Thanks for your reply. I guess I will have to wait for HDP to include the new 
version of Hive.

 

Best regards,

Thanh Hong.

 

From: Joe Lawson [mailto:[email protected]] 
Sent: Wednesday, 6 July, 2016 2:41 AM
To: [email protected]
Subject: Re: Unable to deliver event. org.apache.flume.EventDeliveryException: 
java.lang.IllegalStateException: TransactionBatch has been closed()

 

You may want to look here: 
https://community.hortonworks.com/content/kbentry/4321/hive-acid-current-state.html

 

Flume 1.5.2 doesn't include Hive support AFAIK so whatever they built for 
Hortonworks is their own build.
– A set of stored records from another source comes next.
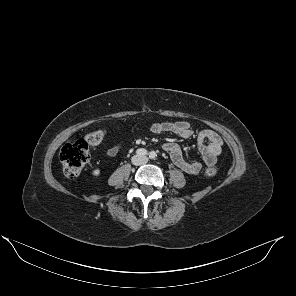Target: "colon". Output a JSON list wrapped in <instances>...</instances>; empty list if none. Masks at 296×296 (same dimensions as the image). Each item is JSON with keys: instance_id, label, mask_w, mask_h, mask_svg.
<instances>
[{"instance_id": "obj_1", "label": "colon", "mask_w": 296, "mask_h": 296, "mask_svg": "<svg viewBox=\"0 0 296 296\" xmlns=\"http://www.w3.org/2000/svg\"><path fill=\"white\" fill-rule=\"evenodd\" d=\"M106 135L105 130H98L86 135L83 139L66 144L60 151V161L65 175L78 176L89 161V145L100 143ZM217 173L215 166H208L205 175L214 176Z\"/></svg>"}]
</instances>
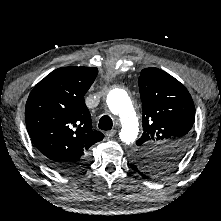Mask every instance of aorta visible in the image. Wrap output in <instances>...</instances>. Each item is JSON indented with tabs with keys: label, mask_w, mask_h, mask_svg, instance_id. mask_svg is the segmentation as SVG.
I'll return each instance as SVG.
<instances>
[{
	"label": "aorta",
	"mask_w": 221,
	"mask_h": 221,
	"mask_svg": "<svg viewBox=\"0 0 221 221\" xmlns=\"http://www.w3.org/2000/svg\"><path fill=\"white\" fill-rule=\"evenodd\" d=\"M106 102L111 113L116 115L121 123V141L125 144L133 143L138 136L139 124L127 92L119 88L112 89Z\"/></svg>",
	"instance_id": "762f6f07"
}]
</instances>
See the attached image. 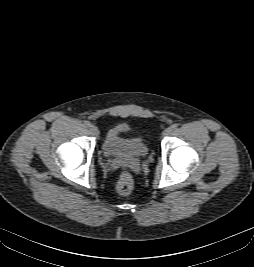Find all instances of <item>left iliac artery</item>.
<instances>
[{"label":"left iliac artery","instance_id":"left-iliac-artery-1","mask_svg":"<svg viewBox=\"0 0 254 267\" xmlns=\"http://www.w3.org/2000/svg\"><path fill=\"white\" fill-rule=\"evenodd\" d=\"M171 127L172 129H176L178 127V124H173Z\"/></svg>","mask_w":254,"mask_h":267}]
</instances>
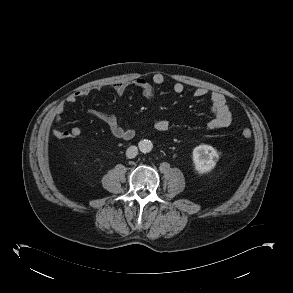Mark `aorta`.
<instances>
[{"instance_id": "aorta-1", "label": "aorta", "mask_w": 293, "mask_h": 293, "mask_svg": "<svg viewBox=\"0 0 293 293\" xmlns=\"http://www.w3.org/2000/svg\"><path fill=\"white\" fill-rule=\"evenodd\" d=\"M138 146L142 153H149L153 148L152 142L147 139L141 140Z\"/></svg>"}]
</instances>
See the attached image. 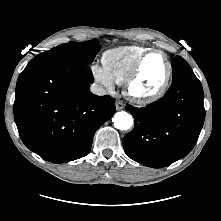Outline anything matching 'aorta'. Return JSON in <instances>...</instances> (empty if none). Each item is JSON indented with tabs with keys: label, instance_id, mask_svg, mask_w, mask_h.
Here are the masks:
<instances>
[{
	"label": "aorta",
	"instance_id": "1",
	"mask_svg": "<svg viewBox=\"0 0 221 221\" xmlns=\"http://www.w3.org/2000/svg\"><path fill=\"white\" fill-rule=\"evenodd\" d=\"M113 122L117 129L128 130L133 125V118L129 113L121 111L114 115Z\"/></svg>",
	"mask_w": 221,
	"mask_h": 221
}]
</instances>
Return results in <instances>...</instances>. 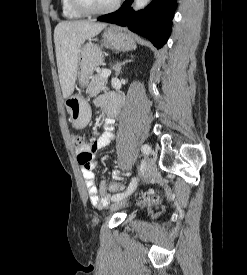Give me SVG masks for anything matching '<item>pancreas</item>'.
Listing matches in <instances>:
<instances>
[{"instance_id": "pancreas-1", "label": "pancreas", "mask_w": 247, "mask_h": 275, "mask_svg": "<svg viewBox=\"0 0 247 275\" xmlns=\"http://www.w3.org/2000/svg\"><path fill=\"white\" fill-rule=\"evenodd\" d=\"M107 79L102 77L100 73L94 75L86 90L90 96L97 95L100 91L106 90Z\"/></svg>"}]
</instances>
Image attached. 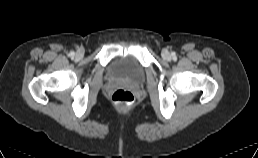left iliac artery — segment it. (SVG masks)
<instances>
[{
	"instance_id": "1",
	"label": "left iliac artery",
	"mask_w": 258,
	"mask_h": 158,
	"mask_svg": "<svg viewBox=\"0 0 258 158\" xmlns=\"http://www.w3.org/2000/svg\"><path fill=\"white\" fill-rule=\"evenodd\" d=\"M172 56L175 58L176 57L175 53H172Z\"/></svg>"
}]
</instances>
Note on the sink docs it says, "This sink is 
provided as a preview feature and not recommended for use in production." 
(https://docs.hortonworks.com/HDPDocuments/HDP2/HDP-2.3.0/ds_flume/FlumeUserGuide.html)
  It appears they are using hive version 1.2.1. Not sure what version the Sink 
lines up to. 

 

Looking here: http://hortonworks.com/blog/adding-acid-to-apache-hive/

 

I appears that Hive go support in 0.14.0 for ACID inserts 
(https://issues.apache.org/jira/browse/HIVE-5317) but has a but 
https://issues.apache.org/jira/browse/HIVE-12307?jql=project%20%3D%20HIVE%20AND%20text%20~%20%22TransactionBatch%20closed%22
 about transactions closing that fixes in hive 1.3.0.

 

On Tue, Jul 5, 2016 at 1:01 AM, Thanh Hong Dai <[email protected] 
<mailto:[email protected]> > wrote:

I forgot to include the version information. I’m currently using Flume 1.5.2 
from HDP 2.4.2.

 

Looking at the changelog of Flume 1.6.0, the latest version, there seems to be 
some improvements for Hive support.

This makes me wondering - does Flume 1.5.2 support Hive streaming to ACID table?

 

Best regards,

Thanh Hong.

 

From: Thanh Hong Dai [mailto:[email protected] <mailto:[email protected]> ] 
Sent: Tuesday, 5 July, 2016 11:47 AM
To: [email protected] <mailto:[email protected]> 
Subject: Unable to deliver event. org.apache.flume.EventDeliveryException: 
java.lang.IllegalStateException: TransactionBatch has been closed()

 

Does anyone knows the cause of this exception when using Hive Sink, and how to 
fix it?

 

The Hive Sink managed to write data in the Hive table for a few minutes (which 
I can confirm by querying the table), but then it shows the Exception below in 
the log file (/var/log/flume/flume-<streamname>.log) for all the nodes.

 

05 Jul 2016 04:24:22,737 ERROR [SinkRunner-PollingRunner-DefaultSinkProcessor] 
(org.apache.flume.SinkRunner$PollingRunner.run:160)  - Unable to deliver event. 
Exception follows.

org.apache.flume.EventDeliveryException: java.lang.IllegalStateException: 
TransactionBatch TxnIds=[29489...30488] on endPoint = 
{metaStoreUri='thrift://hive.metastore:9083', database='default', table='acid', 
partitionVals=[0804] } has been closed()

        at org.apache.flume.sink.hive.HiveSink.process(HiveSink.java:375)

        at 
org.apache.flume.sink.DefaultSinkProcessor.process(DefaultSinkProcessor.java:68)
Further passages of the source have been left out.